I canned my first food (carrots) last night in the pressure canner. It was a little scary. I kept waiting for it to explode and spray burning water all over me, scaring me and my family for life. It didn't. Whew! Too many urban legend stories I guess. Of course, I do know that COULD happen but I've never heard of anyone it actually happened to. I know they are out there though. Every urban legend starts with some grain of truth however perverted it becomes.

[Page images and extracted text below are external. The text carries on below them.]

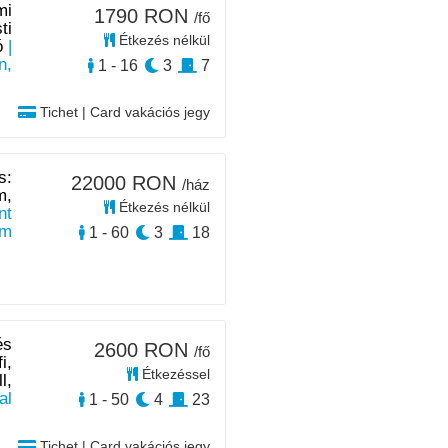
mi
1790 RON
/fő
ti
Étkezés nélkül
ó
|
n,
1 - 16
3
7
Tichet | Card vakációs jegy
s:
22000 RON
/ház
m,
Étkezés nélkül
nt
km
1 - 60
3
18
és
2600 RON
/fő
i,
Étkezéssel
l,
al
1 - 50
4
23
Tichet | Card vakációs jegy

I've learned some valuable lessons this year in the garden. Lessons I knew but was too lazy or unsure of to implement. For example...if you let a pre-schooler plant the seeds, the carrots are going to be tiny. Overcrowding of the seeds gave us a diverse array of sizes. We had a few great carrots, but lots and lots of little tiny ones that defied peeling and became compost. I had to recruit Bryon from a perfectly wonderful Sunday afternoon nap to come to my carrot peeling/scraping relief. Grace washed the dirt off some of the carrots until her attention disintegrated and she wandered off to watch more Max and Ruby.

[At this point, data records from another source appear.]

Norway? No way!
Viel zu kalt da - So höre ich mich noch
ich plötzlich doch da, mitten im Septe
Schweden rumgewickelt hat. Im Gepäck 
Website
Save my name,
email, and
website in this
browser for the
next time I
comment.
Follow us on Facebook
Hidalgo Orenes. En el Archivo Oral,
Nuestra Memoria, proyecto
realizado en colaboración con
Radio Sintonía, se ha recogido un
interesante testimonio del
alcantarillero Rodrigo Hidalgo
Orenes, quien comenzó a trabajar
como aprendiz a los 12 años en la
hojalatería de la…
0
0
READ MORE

I read the canning instructions SEVERAL times and finally dove in. One thing about canning instructions that come with the product is that there is no troubleshooting section. That was worrisome in itself. Apparently if you don't do it right...too bad. It took FOREVER for my little jiggler (I bought one without the gaugey thing)to start jiggling and was searching the book for advice on how long it might take. No such advice. I just waited. You don't start timing the "cook time" until the dang thing starts jiggling. Well cook time was 25 minutes and it took 30 to start jiggling. Boy was I happy when it finally started to jiggle! Of course then the jiggling induced more stress because I didn't know if it was jiggling to fast, too slow, was it going to explode. I turned it down a bit just in case. Finally the timer went off and Bryon moved it off the burner and we waited for it to depode.

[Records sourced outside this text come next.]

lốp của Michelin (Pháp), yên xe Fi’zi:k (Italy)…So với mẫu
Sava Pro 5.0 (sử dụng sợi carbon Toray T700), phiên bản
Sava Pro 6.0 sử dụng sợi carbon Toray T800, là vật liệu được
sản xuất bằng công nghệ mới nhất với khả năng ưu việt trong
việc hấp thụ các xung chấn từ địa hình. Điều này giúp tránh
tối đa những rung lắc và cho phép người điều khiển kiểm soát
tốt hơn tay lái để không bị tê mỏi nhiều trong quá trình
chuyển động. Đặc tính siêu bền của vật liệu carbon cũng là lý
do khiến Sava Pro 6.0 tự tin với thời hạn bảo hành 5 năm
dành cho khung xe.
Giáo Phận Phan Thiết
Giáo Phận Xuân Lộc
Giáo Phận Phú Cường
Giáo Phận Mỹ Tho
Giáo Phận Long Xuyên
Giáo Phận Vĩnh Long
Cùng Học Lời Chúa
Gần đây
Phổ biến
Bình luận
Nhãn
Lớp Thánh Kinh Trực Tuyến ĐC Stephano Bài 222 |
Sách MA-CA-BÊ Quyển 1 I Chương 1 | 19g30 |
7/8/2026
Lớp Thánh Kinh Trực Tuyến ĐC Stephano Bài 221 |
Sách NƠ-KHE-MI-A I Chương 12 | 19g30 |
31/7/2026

It did and Bryon (brave soul that he is) took off the lid. Five perfectly wonderful looking pints of carrots! Not sealed yet. I set them on a towel, went to bed to read and waited for the popping to start. Finally I heard the first jar seal. Pop. A few minutes later...pop, pop. Yippee. Only two to go...pop. Then nothing. When I was finally ready to turn off the light I went into the kitchen to see what the problem might be and before I even got over the counter, POP! All five sealed!